Streatham and Brixton Chess Club celebrated its 150th Anniversary in 2021/22 – culminating in an Anniversary Rapid Tournament in September 2022. You can read about our celebrations in our News and Games section - this includes the publication of Movers and Takers – a chess history of Streatham and Brixton 1871-2021
Movers and Takers is now sold out. But a downloadable version is available here
The material below may be read in conjunction with the full 150-year history told in detail in Movers and Takers.
Streatham & Brixton Chess Club can claim to be one of London’s oldest chess clubs with a history that goes back to Victorian times - although it started out as two clubs.
Brixton CC (originally called “Endeavour”) was formed in 1870 or 71. It met initially in north Brixton, and was praised in one chess magazine for its “militant activity”, playing 33 matches in one season. It won the Surrey Trophy in 1884/5, and the London League (of which it was a founder member) in 1897-8. It used various venues including Mr Muggeridge’s residence at 138, Brixton Road; Brixton Liberal Association at 322, Brixton Road; Bon Marché, the Brixton Conservatoire of Music, and Raleigh Hall, all in central Brixton. From 1908/9, and then between the wars, it met at the Prince Regent Hotel, Dulwich Road, Herne Hill. Streatham CC started a bit later in about 1890, meeting in premises Queen’s Parade, opposite Morrisons on the High Road. There is a record in the London Standard of 5 November 1894 of the two clubs playing each other (Brixton 2nd team won 5 v 3). The two clubs ran in parallel between the wars, with Streatham meeting in the White Lion, where we play friendly chess again nowadays.
The two clubs merged in 1946, and Streatham & Brixton Chess Club continued to meet at the White Lion until the mid 1950s when it moved to Streatham Baths. Later venues included the Bedford Park and Sultan pubs in Streatham and, more recently, the Priory Arms in Stockwell.

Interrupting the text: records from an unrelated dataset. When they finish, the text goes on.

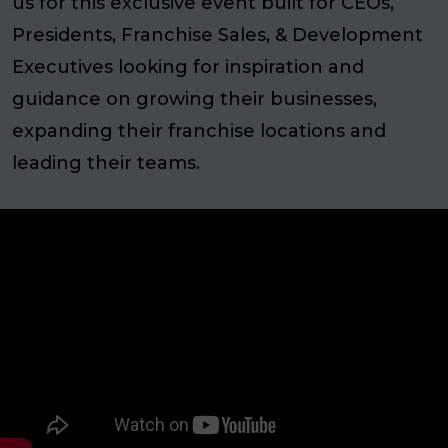
us for this exclusive event built for CEOs,
Presidents, Franchise Sales, & Development
Executives looking for inspiration and
guidance on growing their businesses,
expanding their franchise locations and
leading their teams.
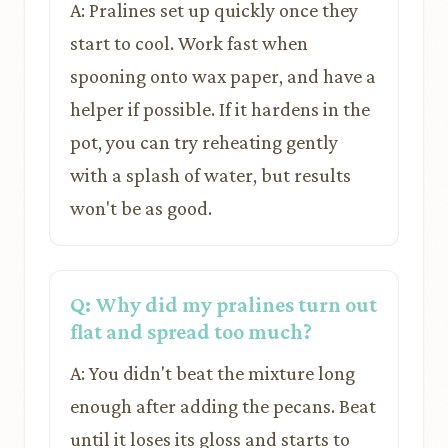
A: Pralines set up quickly once they
start to cool. Work fast when
spooning onto wax paper, and have a
helper if possible. If it hardens in the
pot, you can try reheating gently
with a splash of water, but results
won't be as good.
Q: Why did my pralines turn out
flat and spread too much?
A: You didn't beat the mixture long
enough after adding the pecans. Beat
until it loses its gloss and starts to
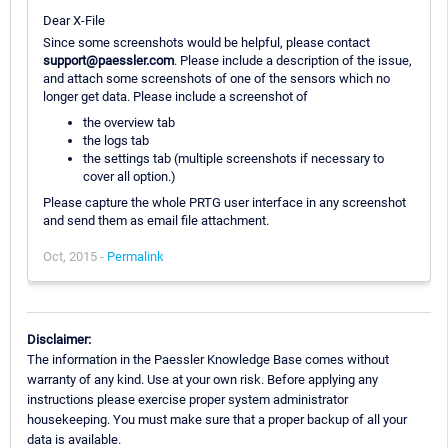
Dear X-File
Since some screenshots would be helpful, please contact
support@paessler.com
. Please include a description of the issue,
and attach some screenshots of one of the sensors which no
longer get data. Please include a screenshot of
the overview tab
the logs tab
the settings tab (multiple screenshots if necessary to
cover all option.)
Please capture the whole PRTG user interface in any screenshot
and send them as email file attachment.
Oct, 2015 -
Permalink
Disclaimer:
The information in the Paessler Knowledge Base comes without
warranty of any kind. Use at your own risk. Before applying any
instructions please exercise proper system administrator
housekeeping. You must make sure that a proper backup of all your
data is available.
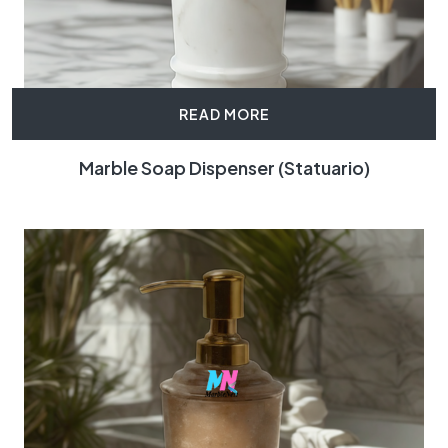
READ MORE
Marble Soap Dispenser (Statuario)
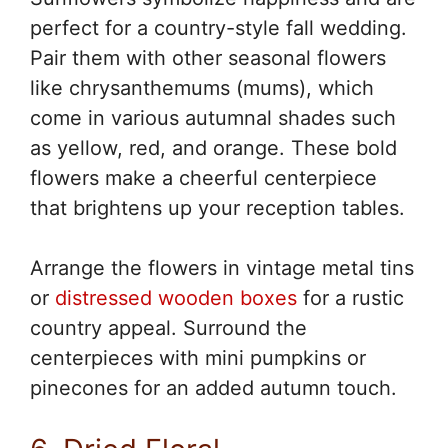
perfect for a country-style fall wedding.
Pair them with other seasonal flowers
like chrysanthemums (mums), which
come in various autumnal shades such
as yellow, red, and orange. These bold
flowers make a cheerful centerpiece
that brightens up your reception tables.
Arrange the flowers in vintage metal tins
or
distressed wooden boxes
for a rustic
country appeal. Surround the
centerpieces with mini pumpkins or
pinecones for an added autumn touch.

Portraits of the gentlemen of the Hereford Chess Society by Thomas Leeming,
exhibited at the Royal Academy in 1818 and the subject of a research project
by S&B club members.
Both clubs had their ups and downs. Brixton Chess Club was notably successful in the 1920s and early 1930s when it won the Surrey Trophy in five consecutive seasons and the Eastman Cup in its first three seasons. In 1930/31 it was the second largest club in the country. Around this time Harry Golombek, who went on to be British Chess Champion as well as writing many books on chess, was a member of Brixton Chess Club. A generation later, another future British Chess Champion was a member of our club – Ray Keene.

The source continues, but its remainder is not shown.